Most family photo albums are a form of propaganda…
Propoganda might be a little severe. I come from a family that never took a lot of photos, and of course it was all film, growing up, so the camera didn’t come out too often. The family shoebox is not full of picture perfect shots of smiling and well balanced family portraits, far from it.
Reading Parr’s article, made me think of the shot above. I still remember it – the perfect wrongly timed moment, just before, or after – but not when – when the family was posed. Even the bicycle-horse seems taken off its guard. I love it (though I recall, in the photo, being peeved that the shoot was proceeding without my presence – that’s me bursting into the scene from the background).

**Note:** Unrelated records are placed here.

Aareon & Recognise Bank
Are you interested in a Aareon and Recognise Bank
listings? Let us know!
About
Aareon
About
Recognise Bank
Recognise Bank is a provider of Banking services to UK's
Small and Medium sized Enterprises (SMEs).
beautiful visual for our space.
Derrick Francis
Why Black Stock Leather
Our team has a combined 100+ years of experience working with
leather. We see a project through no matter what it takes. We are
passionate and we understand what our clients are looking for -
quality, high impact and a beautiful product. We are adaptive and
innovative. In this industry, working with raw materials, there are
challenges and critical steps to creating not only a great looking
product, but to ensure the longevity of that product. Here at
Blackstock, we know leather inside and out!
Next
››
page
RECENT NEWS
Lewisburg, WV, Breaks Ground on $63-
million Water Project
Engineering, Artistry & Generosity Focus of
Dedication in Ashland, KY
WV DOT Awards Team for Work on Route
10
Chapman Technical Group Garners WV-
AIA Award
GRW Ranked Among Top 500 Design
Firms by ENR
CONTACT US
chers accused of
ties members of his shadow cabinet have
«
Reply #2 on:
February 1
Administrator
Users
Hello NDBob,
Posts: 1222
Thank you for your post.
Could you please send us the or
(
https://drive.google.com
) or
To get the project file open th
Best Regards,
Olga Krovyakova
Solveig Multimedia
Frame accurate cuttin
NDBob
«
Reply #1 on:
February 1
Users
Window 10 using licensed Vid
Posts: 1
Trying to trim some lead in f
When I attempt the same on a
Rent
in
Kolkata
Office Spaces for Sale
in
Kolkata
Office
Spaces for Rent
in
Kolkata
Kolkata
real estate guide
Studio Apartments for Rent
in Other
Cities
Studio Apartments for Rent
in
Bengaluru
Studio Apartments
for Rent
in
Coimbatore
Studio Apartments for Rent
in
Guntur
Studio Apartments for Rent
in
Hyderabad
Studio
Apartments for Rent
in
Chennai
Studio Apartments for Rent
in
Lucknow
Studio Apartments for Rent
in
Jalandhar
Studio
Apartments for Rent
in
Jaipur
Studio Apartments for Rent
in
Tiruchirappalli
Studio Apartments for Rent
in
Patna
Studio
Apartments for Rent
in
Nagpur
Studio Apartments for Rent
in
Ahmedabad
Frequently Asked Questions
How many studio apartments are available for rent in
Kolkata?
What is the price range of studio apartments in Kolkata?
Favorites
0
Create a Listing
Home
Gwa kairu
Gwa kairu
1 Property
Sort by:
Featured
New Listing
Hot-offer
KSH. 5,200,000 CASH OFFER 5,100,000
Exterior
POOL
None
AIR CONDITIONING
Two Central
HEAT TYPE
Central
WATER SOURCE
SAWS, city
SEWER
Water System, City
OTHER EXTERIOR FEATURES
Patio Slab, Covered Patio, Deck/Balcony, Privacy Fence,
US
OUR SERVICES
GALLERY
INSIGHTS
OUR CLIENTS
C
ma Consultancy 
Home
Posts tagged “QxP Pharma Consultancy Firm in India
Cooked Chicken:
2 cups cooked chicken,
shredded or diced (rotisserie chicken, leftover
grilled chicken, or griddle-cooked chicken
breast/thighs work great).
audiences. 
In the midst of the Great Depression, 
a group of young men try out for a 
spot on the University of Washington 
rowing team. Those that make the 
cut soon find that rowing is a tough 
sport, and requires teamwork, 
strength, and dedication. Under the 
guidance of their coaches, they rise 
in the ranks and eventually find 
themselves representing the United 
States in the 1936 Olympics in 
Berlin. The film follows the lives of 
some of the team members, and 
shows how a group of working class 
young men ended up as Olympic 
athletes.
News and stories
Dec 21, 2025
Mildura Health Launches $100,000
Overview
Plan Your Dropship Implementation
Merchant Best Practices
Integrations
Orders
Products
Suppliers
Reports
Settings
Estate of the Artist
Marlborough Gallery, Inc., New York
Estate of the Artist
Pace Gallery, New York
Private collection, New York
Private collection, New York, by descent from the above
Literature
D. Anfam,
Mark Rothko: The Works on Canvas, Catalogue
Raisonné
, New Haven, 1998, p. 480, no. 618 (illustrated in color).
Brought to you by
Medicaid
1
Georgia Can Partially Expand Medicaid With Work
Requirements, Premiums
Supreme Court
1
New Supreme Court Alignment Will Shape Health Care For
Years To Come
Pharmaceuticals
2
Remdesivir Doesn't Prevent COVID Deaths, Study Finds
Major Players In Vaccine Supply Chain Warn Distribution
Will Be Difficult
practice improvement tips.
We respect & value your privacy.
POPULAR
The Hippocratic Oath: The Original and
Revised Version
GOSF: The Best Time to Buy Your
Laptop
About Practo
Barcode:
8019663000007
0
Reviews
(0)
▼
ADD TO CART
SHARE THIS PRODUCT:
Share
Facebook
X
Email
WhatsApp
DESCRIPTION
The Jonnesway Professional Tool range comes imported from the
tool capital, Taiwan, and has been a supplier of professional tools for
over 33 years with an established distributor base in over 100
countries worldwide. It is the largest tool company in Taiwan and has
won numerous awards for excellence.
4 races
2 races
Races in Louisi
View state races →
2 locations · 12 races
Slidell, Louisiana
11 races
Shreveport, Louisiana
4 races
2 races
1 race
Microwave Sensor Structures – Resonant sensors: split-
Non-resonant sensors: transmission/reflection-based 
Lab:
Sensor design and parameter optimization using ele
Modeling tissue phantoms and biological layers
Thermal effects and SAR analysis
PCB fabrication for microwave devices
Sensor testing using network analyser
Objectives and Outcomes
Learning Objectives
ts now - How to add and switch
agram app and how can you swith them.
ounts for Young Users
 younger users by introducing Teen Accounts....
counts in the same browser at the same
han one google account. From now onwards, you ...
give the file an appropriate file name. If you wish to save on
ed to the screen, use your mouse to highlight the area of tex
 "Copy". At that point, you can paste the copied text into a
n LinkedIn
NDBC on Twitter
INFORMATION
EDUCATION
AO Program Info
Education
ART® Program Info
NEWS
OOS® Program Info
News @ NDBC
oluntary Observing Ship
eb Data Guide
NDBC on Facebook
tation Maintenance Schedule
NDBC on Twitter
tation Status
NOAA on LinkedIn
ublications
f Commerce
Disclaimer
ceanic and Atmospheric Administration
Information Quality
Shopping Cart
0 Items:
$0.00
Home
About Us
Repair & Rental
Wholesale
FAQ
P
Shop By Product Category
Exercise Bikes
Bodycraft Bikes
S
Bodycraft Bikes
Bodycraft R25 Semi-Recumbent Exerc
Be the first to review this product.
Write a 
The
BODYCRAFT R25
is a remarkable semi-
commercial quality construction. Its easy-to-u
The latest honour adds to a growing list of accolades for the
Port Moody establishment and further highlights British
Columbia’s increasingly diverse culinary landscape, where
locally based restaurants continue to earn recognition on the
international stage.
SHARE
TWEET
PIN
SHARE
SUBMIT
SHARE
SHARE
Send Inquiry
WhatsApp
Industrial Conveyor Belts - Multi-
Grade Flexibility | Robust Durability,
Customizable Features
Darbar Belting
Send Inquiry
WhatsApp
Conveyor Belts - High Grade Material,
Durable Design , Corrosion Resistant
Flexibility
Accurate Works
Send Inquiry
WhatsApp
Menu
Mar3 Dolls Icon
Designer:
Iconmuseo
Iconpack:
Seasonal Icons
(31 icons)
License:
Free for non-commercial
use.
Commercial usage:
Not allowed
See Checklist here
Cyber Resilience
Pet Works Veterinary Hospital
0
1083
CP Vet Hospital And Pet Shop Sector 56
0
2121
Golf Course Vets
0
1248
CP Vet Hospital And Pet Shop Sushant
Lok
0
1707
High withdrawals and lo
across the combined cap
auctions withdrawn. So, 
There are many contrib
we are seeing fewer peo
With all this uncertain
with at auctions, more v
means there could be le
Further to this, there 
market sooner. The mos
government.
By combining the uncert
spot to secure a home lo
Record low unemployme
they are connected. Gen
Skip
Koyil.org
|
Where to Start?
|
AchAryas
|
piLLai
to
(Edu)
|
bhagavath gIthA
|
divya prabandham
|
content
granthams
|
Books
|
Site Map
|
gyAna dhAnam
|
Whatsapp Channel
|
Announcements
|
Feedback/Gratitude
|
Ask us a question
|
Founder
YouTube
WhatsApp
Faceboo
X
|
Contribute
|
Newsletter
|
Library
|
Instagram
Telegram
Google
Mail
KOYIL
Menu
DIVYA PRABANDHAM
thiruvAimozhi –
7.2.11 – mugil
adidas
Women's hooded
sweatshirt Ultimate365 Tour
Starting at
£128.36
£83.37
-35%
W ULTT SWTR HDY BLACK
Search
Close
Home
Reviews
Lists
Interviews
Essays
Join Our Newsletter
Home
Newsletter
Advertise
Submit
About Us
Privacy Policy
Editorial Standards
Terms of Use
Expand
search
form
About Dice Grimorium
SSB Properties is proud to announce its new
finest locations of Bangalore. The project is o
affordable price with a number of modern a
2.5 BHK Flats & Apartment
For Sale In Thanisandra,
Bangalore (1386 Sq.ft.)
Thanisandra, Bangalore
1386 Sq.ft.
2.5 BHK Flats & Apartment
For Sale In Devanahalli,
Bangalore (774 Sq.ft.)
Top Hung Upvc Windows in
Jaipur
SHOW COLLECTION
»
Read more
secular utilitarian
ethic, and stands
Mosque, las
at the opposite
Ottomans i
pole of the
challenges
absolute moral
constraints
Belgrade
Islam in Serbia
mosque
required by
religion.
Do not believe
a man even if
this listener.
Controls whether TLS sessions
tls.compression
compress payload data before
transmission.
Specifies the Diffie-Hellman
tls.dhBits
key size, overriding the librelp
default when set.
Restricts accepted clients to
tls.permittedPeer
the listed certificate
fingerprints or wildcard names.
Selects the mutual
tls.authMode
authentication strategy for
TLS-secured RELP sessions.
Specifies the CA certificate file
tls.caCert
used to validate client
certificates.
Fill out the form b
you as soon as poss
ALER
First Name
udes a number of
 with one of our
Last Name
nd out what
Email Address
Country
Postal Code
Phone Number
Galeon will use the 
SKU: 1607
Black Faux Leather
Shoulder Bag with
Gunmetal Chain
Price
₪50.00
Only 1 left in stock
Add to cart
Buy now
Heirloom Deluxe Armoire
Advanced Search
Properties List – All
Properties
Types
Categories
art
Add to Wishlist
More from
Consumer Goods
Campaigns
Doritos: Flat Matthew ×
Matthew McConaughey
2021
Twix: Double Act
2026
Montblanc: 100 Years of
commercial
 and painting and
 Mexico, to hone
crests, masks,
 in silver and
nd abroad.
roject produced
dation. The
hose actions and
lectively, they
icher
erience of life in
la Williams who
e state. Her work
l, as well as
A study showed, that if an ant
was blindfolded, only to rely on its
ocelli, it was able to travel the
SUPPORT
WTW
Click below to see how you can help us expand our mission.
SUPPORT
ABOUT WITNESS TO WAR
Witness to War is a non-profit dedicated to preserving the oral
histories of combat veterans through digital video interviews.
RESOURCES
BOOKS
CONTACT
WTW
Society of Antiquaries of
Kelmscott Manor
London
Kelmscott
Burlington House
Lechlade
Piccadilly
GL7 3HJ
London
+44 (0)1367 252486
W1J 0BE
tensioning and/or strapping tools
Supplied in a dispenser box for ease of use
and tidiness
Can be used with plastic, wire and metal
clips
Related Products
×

Now I’m told there exists “smile” software – which recognizes the pixels of frowns and corrects them (!) But I suppose with the ease of the digital age it’s also possible to go too far the other way – I can imagine future photo albums of nothing but fragmented body parts, domestic life documented ad nauseam, junior runs amok with his 20 megapixel camera-phone, bent on exposing the seedy underside of all things family – or in its absence, embellishing images with other software – now there’s an idea… click here to insert gaping yawn, cut + paste bawling infant, etc. tagging it all and exposing it to the world and clicking on “share…”.
In the end, what’s wrong with a little propaganda? I mean, we all maintain small pretexts of various sorts in our daily lives. That’s part of who we are. The politics of representation have never been clean, anyway. At the very least, it keeps our observation skills sharp, makes us question what the real story was there.